Feast of Saint Cecilia (22 Nov 2011)

This date, November 22, in the year 1963 in Dubuque, Iowa, was a balmy day, much like today in Houston.  My classmates and I had been ordained to the priesthood just the previous April.  We had just finished lunch, and were talking together in our recreation room before the time for afternoon chores began.  The telephone rang.  It was one of the priests in the part of the building where our professors lived, telling us to turn on the television: the President had been shot in Dallas.  I didn’t even know that the President was IN Dallas.  Within a few minutes, though, the sad news was confirmed: President John Fitzgerald Kennedy was dead.  I went to the chapel to pray for his repose before the Blessed Sacrament, and found myself beginning to cry.  I wondered why; I was not particularly fond of him, nor was I especially interested in politics, but the horror of our President gunned down right in the heart of one of our major cities was so shocking and outrageous that it brought tears then and for many days afterward. That was forty-eight years ago.  Years later, I visited the sixth floor of the Texas Schoolbook Depository, the building from which the fatal shots were fired.  And I stood at the very window where the assassin lifted his rifle, sighted his prey, and murdered our Chief Executive.  When you are in that spot, it seems so terribly close to the place where the open car was passing slowly, on the street below.

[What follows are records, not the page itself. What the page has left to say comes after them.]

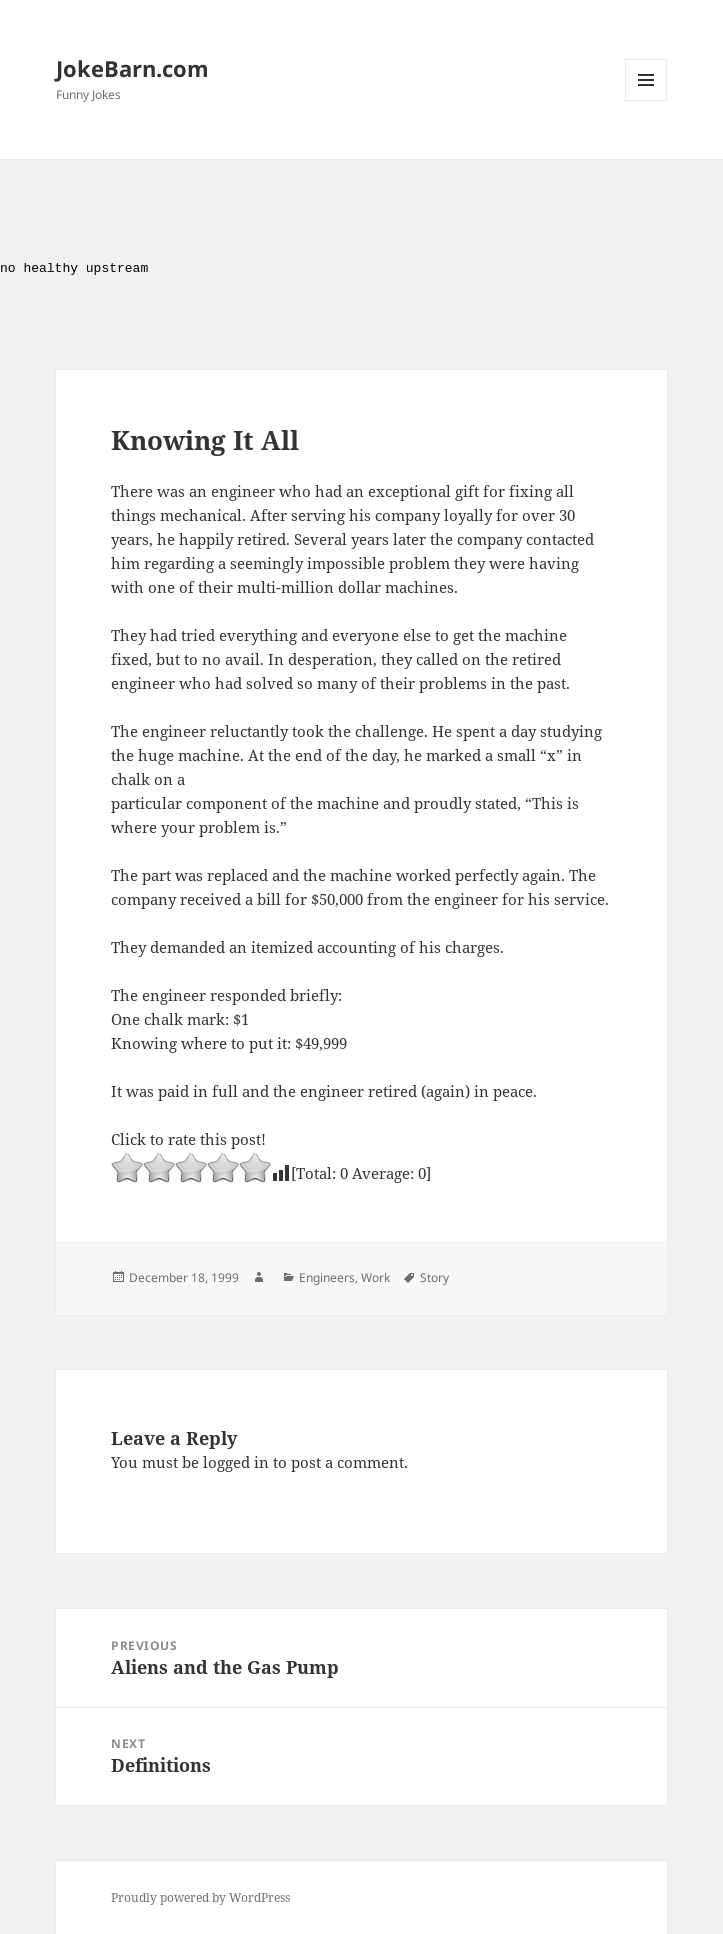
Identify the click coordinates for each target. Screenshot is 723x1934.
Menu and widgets (646, 100)
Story (434, 1277)
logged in (236, 1462)
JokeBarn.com (132, 68)
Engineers (327, 1277)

Much closer to my own experience, this is the date on which one of our fellow Dominican priests died just seven years ago.  Father John Ignatius Reardon was a native of South Dakota, born in 1921.  He and I taught together at a high school in Dallas for four years.  Then later, we were together again in Saint Dominic Parish in New Orleans. His health was failing and he died in 2004.  That time gave us the opportunity to talk together and look back over our lives.  One of the surprising things he told me is that he never felt that he did anything very well.  He was constantly troubled by the feeling that he was a failure at whatever he did.  And that certainly was not true; he was a fine teacher, school administrator, preacher, and zealous priest.  But we all have our crosses to carry, and that was one of his.  He surely never gave the impression of feeling like a failure, and my heart went to out him when he spoke of that to me.  We all remember, I suppose, the wonderful words addressed by the businessman in Our Lord’s parable to the servant who had done well while his boss was away. “Well done, good and faithful servant,” the boss or master told him.  If I can venture to judge of these things, I would say that Father Reardon heard those wonderful words upon his entrance into eternal life. What a joyous relief and surprise for a man who had always thought of himself as a failure to receive this wonderful accolade from the lips of our Divine Lord! May we all get this kind of welcome into eternity. Thank you for seeking God’s truth.  God bless you.  Father Victor Brown, O.P.